Brutales Foul beendet Skandal-Derby mit 175 Strafminuten
n-tv
Eishockey? Darum geht es zwischen Red Bull München und dem ERC Ingolstadt im Playoff-Viertelfinale der Deutschen Eishockey Liga nur am Rande. Das Spiel läuft völlig aus dem Ruder. Dann schlägt auch noch Nationalspieler Fabio Wagner einen Konkurrenten bewusstlos.
Eishockey? Darum geht es zwischen Red Bull München und dem ERC Ingolstadt im Playoff-Viertelfinale der Deutschen Eishockey Liga nur am Rande. Das Spiel läuft völlig aus dem Ruder. Dann schlägt auch noch Nationalspieler Fabio Wagner einen Konkurrenten bewusstlos.
Plötzlich war es still in der ausverkauften Ingolstädter Arena. "Ärzte aufs Eis", rief der Stadionsprecher. Dort lag der ERC-Verteidiger Edwin Tropmann bewusstlos, die Zuschauer schwiegen in Schockstarre.

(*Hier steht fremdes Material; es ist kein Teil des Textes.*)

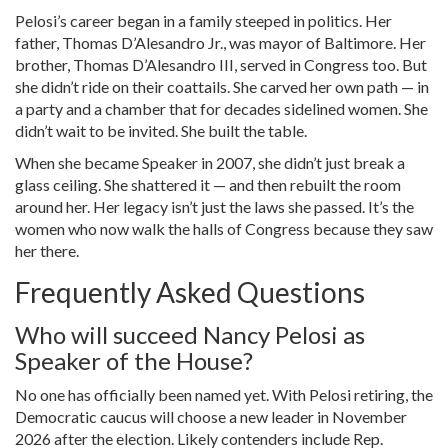
Pelosi’s career began in a family steeped in politics. Her
father,
Thomas D’Alesandro Jr.
, was mayor of Baltimore. Her
brother,
Thomas D’Alesandro III
, served in Congress too. But
she didn’t ride on their coattails. She carved her own path — in
a party and a chamber that for decades sidelined women. She
didn’t wait to be invited. She built the table.
When she became Speaker in 2007, she didn’t just break a
glass ceiling. She shattered it — and then rebuilt the room
around her. Her legacy isn’t just the laws she passed. It’s the
women who now walk the halls of Congress because they saw
her there.
Frequently Asked Questions
Who will succeed Nancy Pelosi as
Speaker of the House?
No one has officially been named yet. With Pelosi retiring, the
Democratic caucus will choose a new leader in November
2026 after the election. Likely contenders include Rep.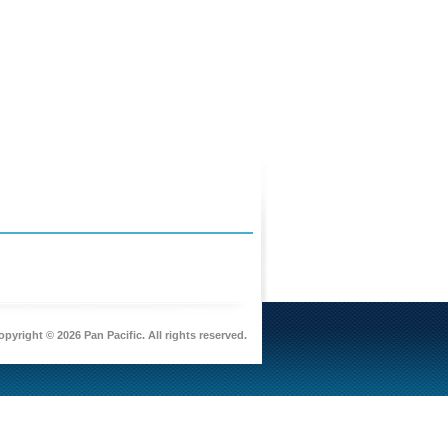
pyright © 2026 Pan Pacific. All rights reserved.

Eishockey-Nationalspieler Fabio Wagner hatte den 20-Jährigen mit einem brutalen Check gegen den Kopf niedergestreckt.
Minutenlang musste Tropmann behandelt werden, ehe er auf der Trage aus dem Stadion gebracht wurde - direkt ins Krankenhaus. Das vierte Playoff-Viertelfinale der Deutschen Eishockey Liga (DEL) zwischen Ingolstadt und Red Bull München war völlig aus dem Ruder gelaufen. Um eine weitere Eskalation zu verhindern, griffen die Schiedsrichter Christopher Schadewaldt und Marian Rohatsch zu einer ungewöhnlichen Maßnahme: Nach kurzer Beratung mit Trainern und Kapitänen warfen sie den Puck ein und ließen die verbleibenden 100 Sekunden von der Uhr laufen. An Eishockey war nicht mehr zu denken, das Spiel beim Stand von 7:2 für die Gastgeber ohnehin schon lange entschieden.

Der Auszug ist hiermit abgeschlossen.